At any time of year you’ll find tango in Buenos Aires, but for two weeks each August this sensuous, seductive dance becomes an obsession. Its provocative beat permeates the air and seems to drift into the streets from every window. It’s the annual Tango Buenos Aires Festival, running Aug. 12–25 this year, when half a million dancers and enthusiasts take over in the city where tango was born.
The main event of this two-week extravaganza is the Mundial de Tango, where top tangueros from all over the world compete in the Salon Tango and Stage Tango competitions at the city’s Luna Park. It’s the world’s most important tango championship.

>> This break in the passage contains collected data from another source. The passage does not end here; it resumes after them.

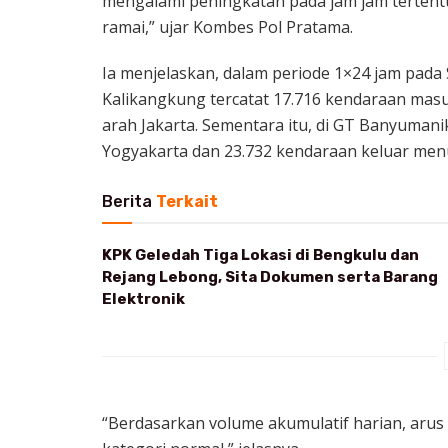
mengalami peningkatan pada jam jam tertent
ramai,” ujar Kombes Pol Pratama.
Ia menjelaskan, dalam periode 1×24 jam pada
Kalikangkung tercatat 17.716 kendaraan masu
arah Jakarta. Sementara itu, di GT Banyumani
Yogyakarta dan 23.732 kendaraan keluar menu
Berita
Terkait
KPK Geledah Tiga Lokasi di Bengkulu dan
Rejang Lebong, Sita Dokumen serta Barang
Elektronik
“Berdasarkan volume akumulatif harian, arus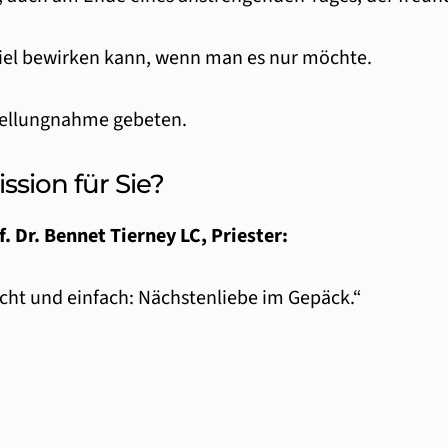
 viel bewirken kann, wenn man es nur möchte.
Stellungnahme gebeten.
sion für Sie?
f. Dr. Bennet Tierney LC, Priester:
icht und einfach: Nächstenliebe im Gepäck.“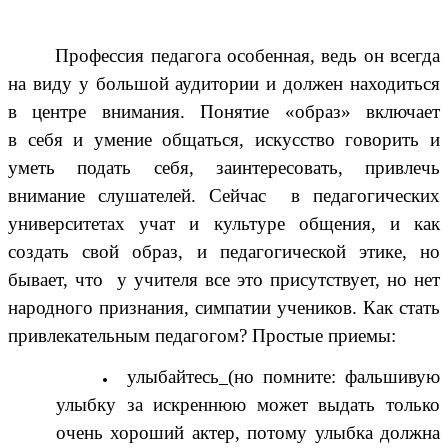
Профессия педагога особенная, ведь он всегда
на виду у большой аудитории и должен находиться
в центре внимания. Понятие «образ» включает
в себя и умение общаться, искусство говорить и
уметь подать себя, заинтересовать, привлечь
внимание слушателей. Сейчас в педагогических
университетах учат и культуре общения, и как
создать свой образ, и педагогической этике, но
бывает, что у учителя все это присутствует, но нет
народного признания, симпатии учеников. Как стать
привлекательным педагогом? Простые приемы:
улыбайтесь
(но помните: фальшивую
улыбку за искреннюю может выдать только
очень хороший актер, потому улыбка должна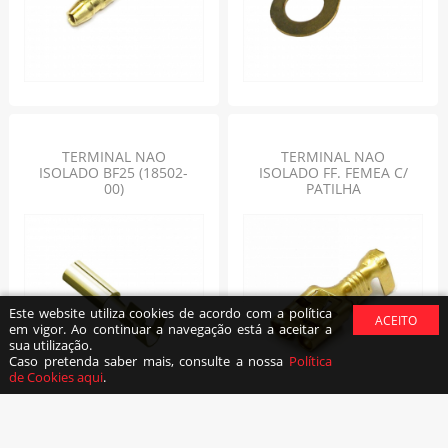
TERMINAL NAO
TERMINAL NAO
ISOLADO BF25 (18502-
ISOLADO FF. FEMEA C/
00)
PATILHA
Este website utiliza cookies de acordo com a política
em vigor. Ao continuar a navegação está a aceitar a
sua utilização.
Caso pretenda saber mais, consulte a nossa
Política
de Cookies aqui
.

But first comes the nine-day La Festival, a city-wide celebration that kicks off with a massive open-air milonga where thousands tango through the streets.

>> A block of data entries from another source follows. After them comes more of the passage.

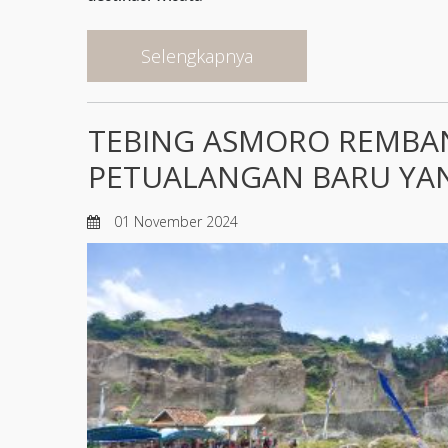
Selengkapnya
TEBING ASMORO REMBAN
PETUALANGAN BARU Y
01 November 2024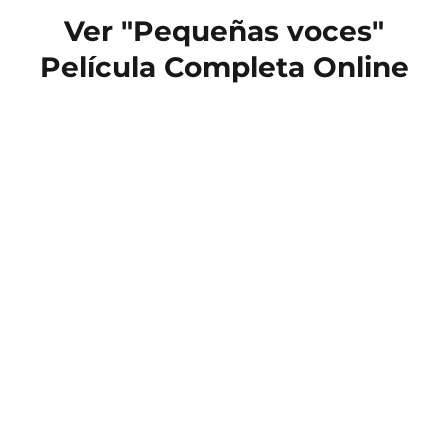
Ver "Pequeñas voces"
Película Completa Online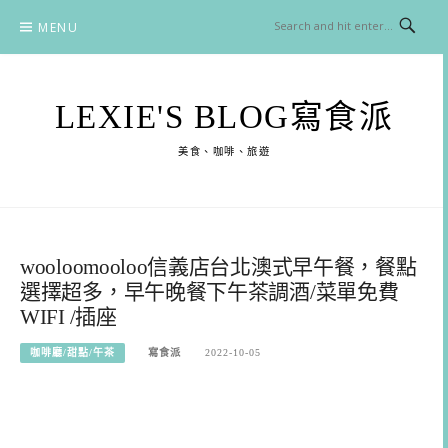
Skip
MENU
to
content
LEXIE'S BLOG寫食派
美食、咖啡、旅遊
wooloomooloo信義店台北澳式早午餐，餐點
選擇超多，早午晚餐下午茶調酒/菜單免費
WIFI /插座
咖啡廳/甜點/午茶
寫食派
2022-10-05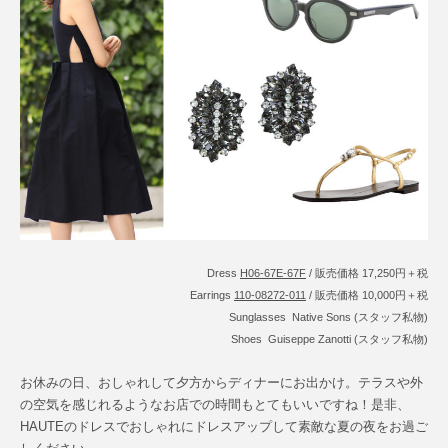
Dress
H06-67E-67F
/ 販売価格 17,250円＋税
Earrings
110-08272-011
/ 販売価格 10,000円＋税
Sunglasses Native Sons (スタッフ私物)
Shoes Guiseppe Zanotti (スタッフ私物)
お休みの日、おしゃれして夕方からディナーにお出かけ。テラスや外
の空気を感じれるようなお店での時間もとてもいいですね！是非、
HAUTEのドレスでおしゃれにドレスアップして素敵な夏の夜をお過ご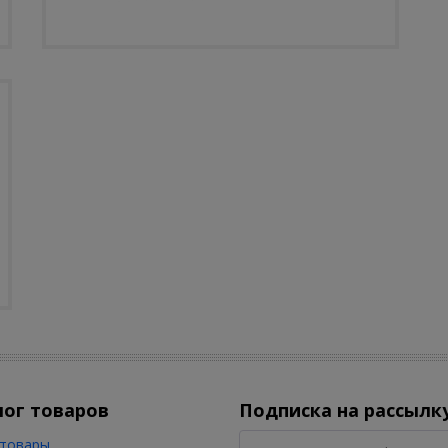
лог товаров
Подписка на рассылк
товары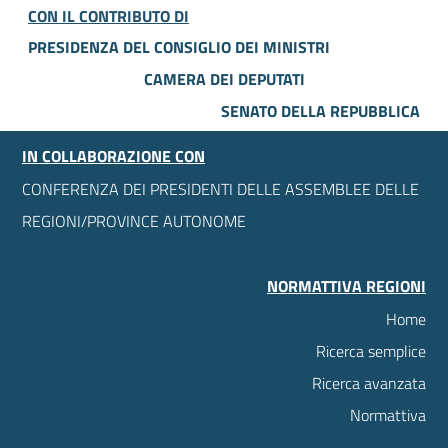
CON IL CONTRIBUTO DI
PRESIDENZA DEL CONSIGLIO DEI MINISTRI
CAMERA DEI DEPUTATI
SENATO DELLA REPUBBLICA
IN COLLABORAZIONE CON
CONFERENZA DEI PRESIDENTI DELLE ASSEMBLEE DELLE
REGIONI/PROVINCE AUTONOME
NORMATTIVA REGIONI
Home
Ricerca semplice
Ricerca avanzata
Normattiva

This street dancing brings tango back to its local roots: It was born in the streets of the San Telmo and La Boca barrios in the 1870s, a music and dance of lower-class Porteños. After half a century it moved from those rough immigrant barrios of Buenos Aires to worldwide fame in the Roaring Twenties, and from the streets to upper-crust ballrooms.

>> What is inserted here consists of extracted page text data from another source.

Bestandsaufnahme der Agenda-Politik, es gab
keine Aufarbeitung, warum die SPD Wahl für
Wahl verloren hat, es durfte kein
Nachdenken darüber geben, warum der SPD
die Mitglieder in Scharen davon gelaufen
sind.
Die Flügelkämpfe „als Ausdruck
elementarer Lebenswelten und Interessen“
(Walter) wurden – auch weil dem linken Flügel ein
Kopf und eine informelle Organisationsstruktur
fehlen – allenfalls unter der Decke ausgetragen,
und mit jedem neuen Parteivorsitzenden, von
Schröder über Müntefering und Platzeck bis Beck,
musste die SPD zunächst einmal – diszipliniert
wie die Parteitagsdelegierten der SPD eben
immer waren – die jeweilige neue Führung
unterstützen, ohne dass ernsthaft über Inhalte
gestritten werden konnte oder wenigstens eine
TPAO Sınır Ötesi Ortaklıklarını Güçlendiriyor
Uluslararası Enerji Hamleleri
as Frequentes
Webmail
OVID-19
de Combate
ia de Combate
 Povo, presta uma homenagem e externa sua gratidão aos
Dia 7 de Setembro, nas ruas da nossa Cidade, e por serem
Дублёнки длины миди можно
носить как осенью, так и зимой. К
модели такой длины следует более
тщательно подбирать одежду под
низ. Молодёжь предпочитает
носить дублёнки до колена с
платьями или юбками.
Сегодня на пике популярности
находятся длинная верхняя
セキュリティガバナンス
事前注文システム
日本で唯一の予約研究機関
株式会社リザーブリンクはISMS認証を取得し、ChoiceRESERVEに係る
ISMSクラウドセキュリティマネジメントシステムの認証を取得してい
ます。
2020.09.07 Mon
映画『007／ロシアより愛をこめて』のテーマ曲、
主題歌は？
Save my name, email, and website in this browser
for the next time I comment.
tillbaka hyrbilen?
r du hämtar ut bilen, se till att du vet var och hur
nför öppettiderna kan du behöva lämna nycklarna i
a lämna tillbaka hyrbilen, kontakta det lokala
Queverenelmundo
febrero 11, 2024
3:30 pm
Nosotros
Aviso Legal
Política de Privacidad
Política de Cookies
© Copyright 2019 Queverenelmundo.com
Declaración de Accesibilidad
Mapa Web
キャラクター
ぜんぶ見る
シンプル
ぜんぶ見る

Throughout the August celebration, enjoy tango shows (tangos de salon), tango film screenings, free tango classes, concerts, dances and even exhibitions of tango-related art. Be prepared to relinquish the street at any time of day or night to couples breaking into a tango; for top-flight choreographed performances, go to the Teatro Astor Piazzolla. For spontaneous dance, live music and recordings of legendary tango singers like Carlos Gardel, go almost anywhere.
You don’t need to be able to dance to enjoy watching the pros perform their measured moves or to applaud the spontaneous street dancers in the barrios. But it won’t take long before you’ll want to do more than watch. If you already tango, you can take to the dance floor at a milonga, the neighborhood dance halls scattered throughout Buenos Aires. If you don’t tango, look for one like El Beso, run by La Academia del Tango Milonguero, where they give lessons. El Museo Mundial del Tango — The World Tango Museum — also gives lessons on weekday afternoons.
The competitions and most events are free, but you’ll need to pick up tickets in advance. Ask your hotel concierge where and when they are available; he or she may be able to get them for you.
Between performances and dancing classes, practice your sultry glances as you feast on world-famous Argentinean steaks and sample wines from Mendoza or less-familiar Argentinean vineyards of San Juan, Salta and Río Negro.